I couldn’t spot a point of no return in this story, no one place where the women could have turned back and avoided the whole near-disaster. When I think of an awful future of a world bound up in changing water levels—too much or too little—I wonder if there often is no clear tipping point at all, no place we can point at and shout “stop”. If that’s true, we need even more to pay attention to finding
that space between
water and sky …
where we could
be on both sides of time
the ones that indicate
water is nearby
the eucalypts (166)
Jeanné Browne’s paintings float and meander amongst the poems, bringing us lizards, birds, wonderful insects, tyre tracks writ small—or are they lizard tracks writ large?
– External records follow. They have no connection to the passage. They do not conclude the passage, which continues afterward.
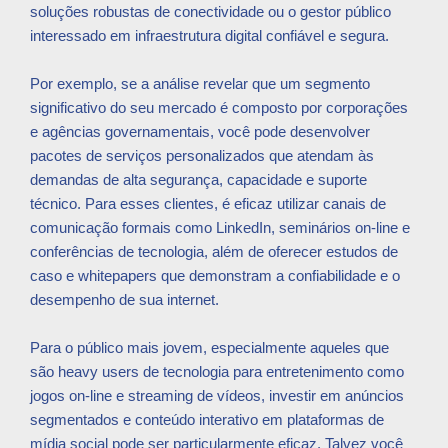
soluções robustas de conectividade ou o gestor público
interessado em infraestrutura digital confiável e segura.
Por exemplo, se a análise revelar que um segmento
significativo do seu mercado é composto por corporações
e agências governamentais, você pode desenvolver
pacotes de serviços personalizados que atendam às
demandas de alta segurança, capacidade e suporte
técnico. Para esses clientes, é eficaz utilizar canais de
comunicação formais como LinkedIn, seminários on-line e
conferências de tecnologia, além de oferecer estudos de
caso e whitepapers que demonstram a confiabilidade e o
desempenho de sua internet.
Para o público mais jovem, especialmente aqueles que
são heavy users de tecnologia para entretenimento como
jogos on-line e streaming de vídeos, investir em anúncios
segmentados e conteúdo interativo em plataformas de
mídia social pode ser particularmente eficaz. Talvez você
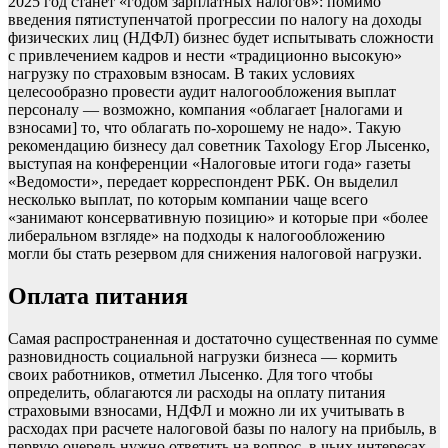
2025 год станет «годом зарплатных налогов»: помимо
введения пятиступенчатой прогрессии по налогу на доходы
физических лиц (НДФЛ) бизнес будет испытывать сложности
с привлечением кадров и нести «традиционно высокую»
нагрузку по страховым взносам. В таких условиях
целесообразно провести аудит налогообложения выплат
персоналу — возможно, компания «облагает [налогами и
взносами] то, что облагать по-хорошему не надо». Такую
рекомендацию бизнесу дал советник Taxology Егор Лысенко,
выступая на конференции «Налоговые итоги года» газеты
«Ведомости», передает корреспондент РБК. Он выделил
несколько выплат, по которым компании чаще всего
«занимают консервативную позицию» и которые при «более
либеральном взгляде» на подходы к налогообложению
могли бы стать резервом для снижения налоговой нагрузки.
Оплата питания
Самая распространенная и достаточно существенная по сумме
разновидность социальной нагрузки бизнеса — кормить
своих работников, отметил Лысенко. Для того чтобы
определить, облагаются ли расходы на оплату питания
страховыми взносами, НДФЛ и можно ли их учитывать в
расходах при расчете налоговой базы по налогу на прибыль, в
первую очередь нужно ответить на вопрос, в чьих интересах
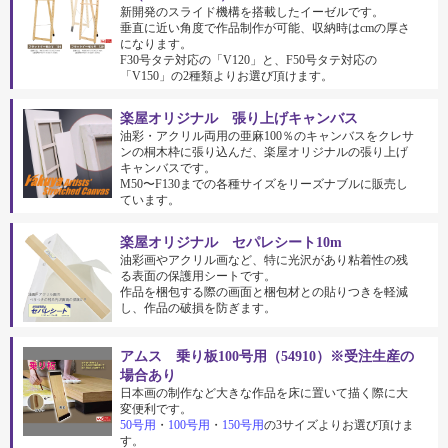
新開発のスライド機構を搭載したイーゼルです。
垂直に近い角度で作品制作が可能、収納時はcmの厚さ
になります。
F30号タテ対応の「V120」と、F50号タテ対応の
「V150」の2種類よりお選び頂けます。
楽屋オリジナル 張り上げキャンバス
油彩・アクリル両用の亜麻100％のキャンバスをクレサ
ンの桐木枠に張り込んだ、楽屋オリジナルの張り上げ
キャンバスです。
M50〜F130までの各種サイズをリーズナブルに販売し
ています。
楽屋オリジナル セパレシート10m
油彩画やアクリル画など、特に光沢があり粘着性の残
る表面の保護用シートです。
作品を梱包する際の画面と梱包材との貼りつきを軽減
し、作品の破損を防ぎます。
アムス 乗り板100号用（54910）※受注生産の
場合あり
日本画の制作など大きな作品を床に置いて描く際に大
変便利です。
50号用
・
100号用
・
150号用
の3サイズよりお選び頂けま
す。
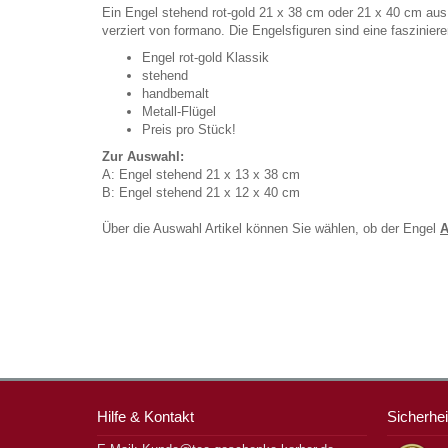
Ein Engel stehend rot-gold 21 x 38 cm oder 21 x 40 cm aus 
verziert von formano. Die Engelsfiguren sind eine faszinie
Engel rot-gold Klassik
stehend
handbemalt
Metall-Flügel
Preis pro Stück!
Zur Auswahl:
A: Engel stehend 21 x 13 x 38 cm
B: Engel stehend 21 x 12 x 40 cm
Über die Auswahl Artikel können Sie wählen, ob der Engel
A
Hilfe & Kontakt
Sicherhei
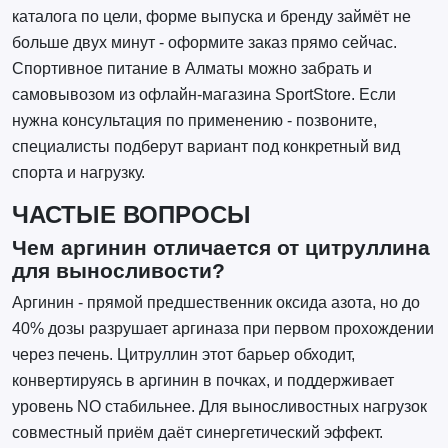
каталога по цели, форме выпуска и бренду займёт не
больше двух минут - оформите заказ прямо сейчас.
Спортивное питание в Алматы можно забрать и
самовывозом из офлайн-магазина SportStore. Если
нужна консультация по применению - позвоните,
специалисты подберут вариант под конкретный вид
спорта и нагрузку.
ЧАСТЫЕ ВОПРОСЫ
Чем аргинин отличается от цитруллина
для выносливости?
Аргинин - прямой предшественник оксида азота, но до
40% дозы разрушает аргиназа при первом прохождении
через печень. Цитруллин этот барьер обходит,
конвертируясь в аргинин в почках, и поддерживает
уровень NO стабильнее. Для выносливостных нагрузок
совместный приём даёт синергетический эффект.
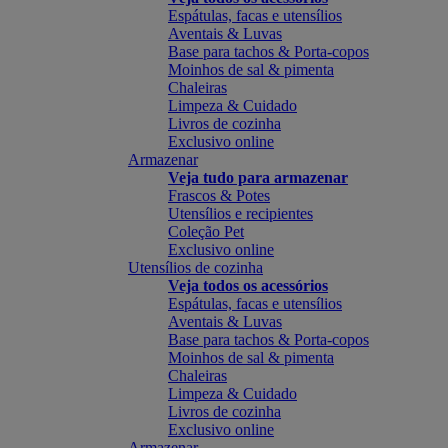
Espátulas, facas e utensílios
Aventais & Luvas
Base para tachos & Porta-copos
Moinhos de sal & pimenta
Chaleiras
Limpeza & Cuidado
Livros de cozinha
Exclusivo online
Armazenar
Veja tudo para armazenar
Frascos & Potes
Utensílios e recipientes
Coleção Pet
Exclusivo online
Utensílios de cozinha
Veja todos os acessórios
Espátulas, facas e utensílios
Aventais & Luvas
Base para tachos & Porta-copos
Moinhos de sal & pimenta
Chaleiras
Limpeza & Cuidado
Livros de cozinha
Exclusivo online
Armazenar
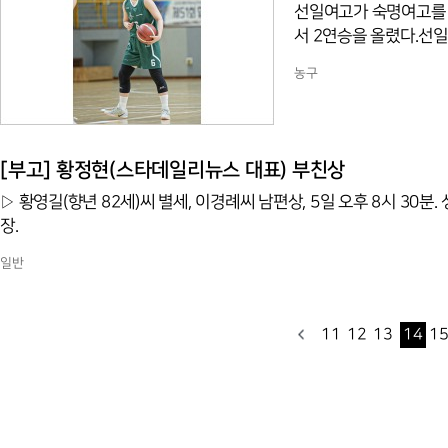
선일여고가 숙명여고를 
서 2연승을 올렸다.선
여고부 경기에서 숙명여고
농구
힘입어 57-53으로 승
왕중왕중 진출이 유력해
린 여수화양고와의 경기에
다.◇5일 전적▲남고부김
[부고] 황정현(스타데일리뉴스 대표) 부친상
부산
▷ 황영길(향년 82세)씨 별세, 이경례씨 남편상, 5일 오후 8시 30분
장.
일반
11
12
13
14
1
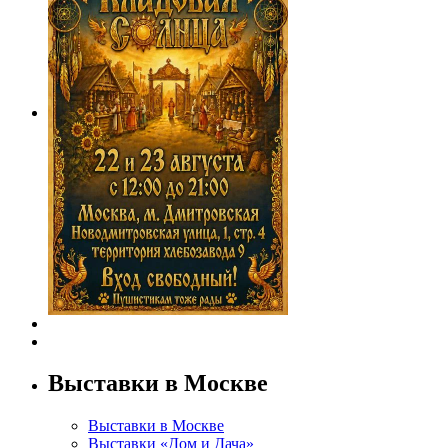
Выставки в Москве
Выставки в Москве
Выставки «Дом и Дача»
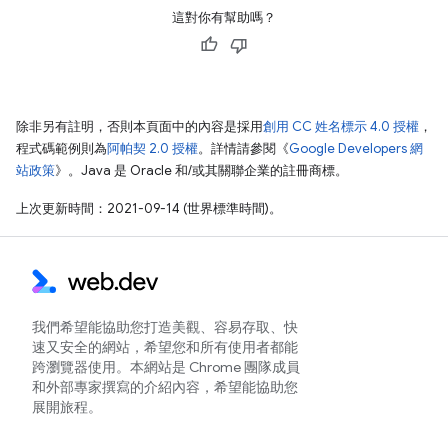
這對你有幫助嗎？
除非另有註明，否則本頁面中的內容是採用
創用 CC 姓名標示 4.0 授權
，
程式碼範例則為
阿帕契 2.0 授權
。詳情請參閱《
Google Developers 網
站政策
》。Java 是 Oracle 和/或其關聯企業的註冊商標。
上次更新時間：2021-09-14 (世界標準時間)。
我們希望能協助您打造美觀、容易存取、快
速又安全的網站，希望您和所有使用者都能
跨瀏覽器使用。本網站是 Chrome 團隊成員
和外部專家撰寫的介紹內容，希望能協助您
展開旅程。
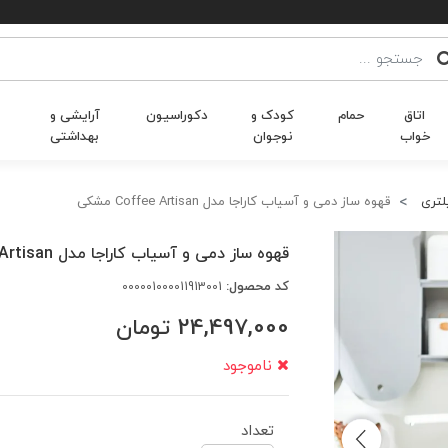
اتاق
حمام
کودک و
دکوراسیون
آرایشی و
خواب
نوجوان
بهداشتی
لتری
قهوه ساز دمی و آسیاب کاراجا مدل Coffee Artisan مشکی
قهوه ساز دمی و آسیاب کاراجا مدل Coffee Artisan مشکی
کد محصول:
000001000011913001
24,497,000
تومان
ناموجود
تعداد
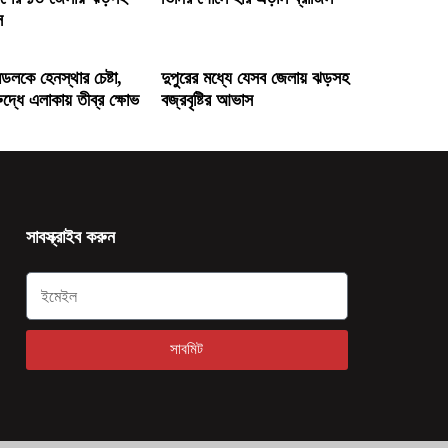
স
মন্ডলকে হেনস্থার চেষ্টা,
দুপুরের মধ্যে যেসব জেলায় ঝড়সহ
ুদ্ধে এলাকায় তীব্র ক্ষোভ
বজ্রবৃষ্টির আভাস
সাবস্ক্রাইব করুন
সাবমিট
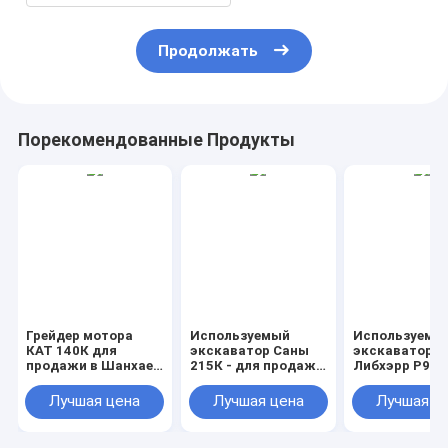
Продолжать
Порекомендованные Продукты
Грейдер мотора
Используемый
Используемы
КАТ 140К для
экскаватор Саны
экскаватор
продажи в Шанхае
215К - для продажи
Либхэрр Р924
Китае
в Шанхае, Китае
продажи в Ки
Лучшая цена
Лучшая цена
Лучшая ц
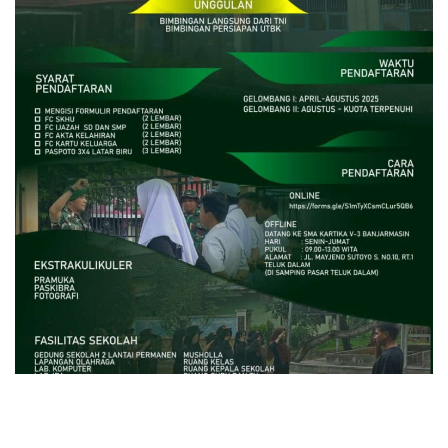
close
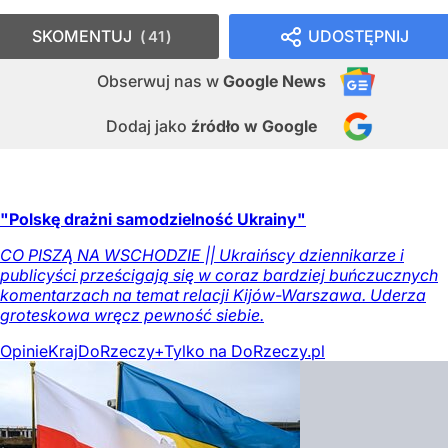
SKOMENTUJ
UDOSTĘPNIJ
41
Obserwuj nas
w
Google News
Dodaj jako
źródło w Google
"Polskę drażni samodzielność Ukrainy"
CO PISZĄ NA WSCHODZIE || Ukraińscy dziennikarze i
publicyści prześcigają się w coraz bardziej buńczucznych
komentarzach na temat relacji Kijów-Warszawa. Uderza
groteskowa wręcz pewność siebie.
Opinie
Kraj
DoRzeczy+
Tylko na DoRzeczy.pl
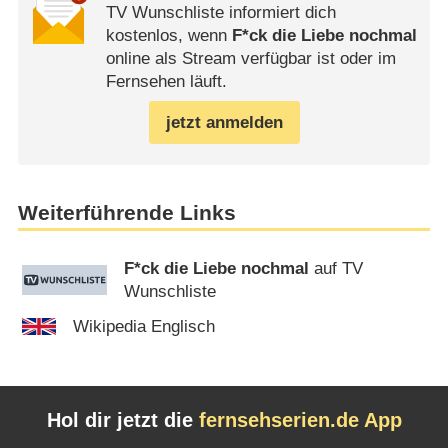
TV Wunschliste informiert dich
kostenlos, wenn
F*ck die Liebe nochmal
online als Stream verfügbar ist oder im
Fernsehen läuft.
jetzt anmelden
Weiterführende Links
F*ck die Liebe nochmal
auf TV
Wunschliste
Wikipedia Englisch
Hol dir jetzt die
fernsehserien.de App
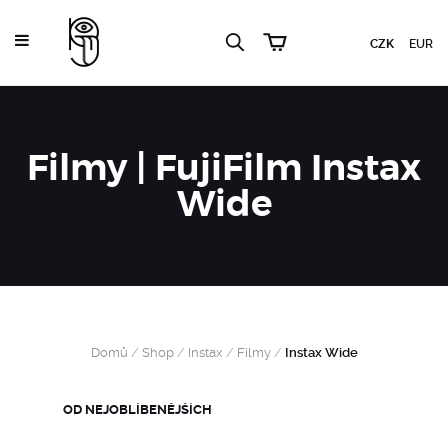
CZK
EUR
Filmy | FujiFilm Instax
Wide
Domů
/
Shop
/
Instax
/
Filmy
/
Instax Wide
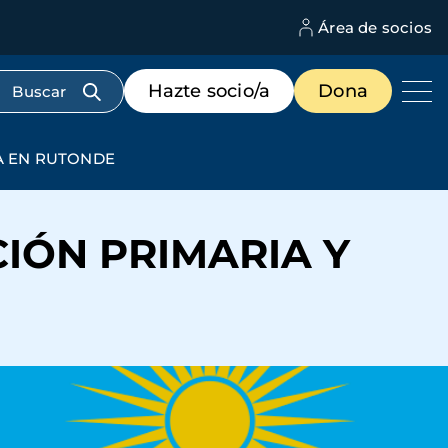
Área de socios
M
d
c
Menú
Hazte socio/a
Dona
d
de
us
destacados
cabecera
A EN RUTONDE
CIÓN PRIMARIA Y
The birds are in feathered close-ups, entire portraits, or flying away leaving only tracks; at the end of the book there is a sketch of the river banks, giving a full picture for the first time. The pictures fit beautifully and add further dimension to the text, again moving back and forth in varying focus. The book is a joy to read on all sorts of levels.
Mary Cresswell is from Los Angeles and lives on New Zealand’s Kapiti coast. She is a former natural history editor and as a poet has published in Australia, NZ, the US, the UK and Canada. Her newest book, Fish Stories, will come out in 2015.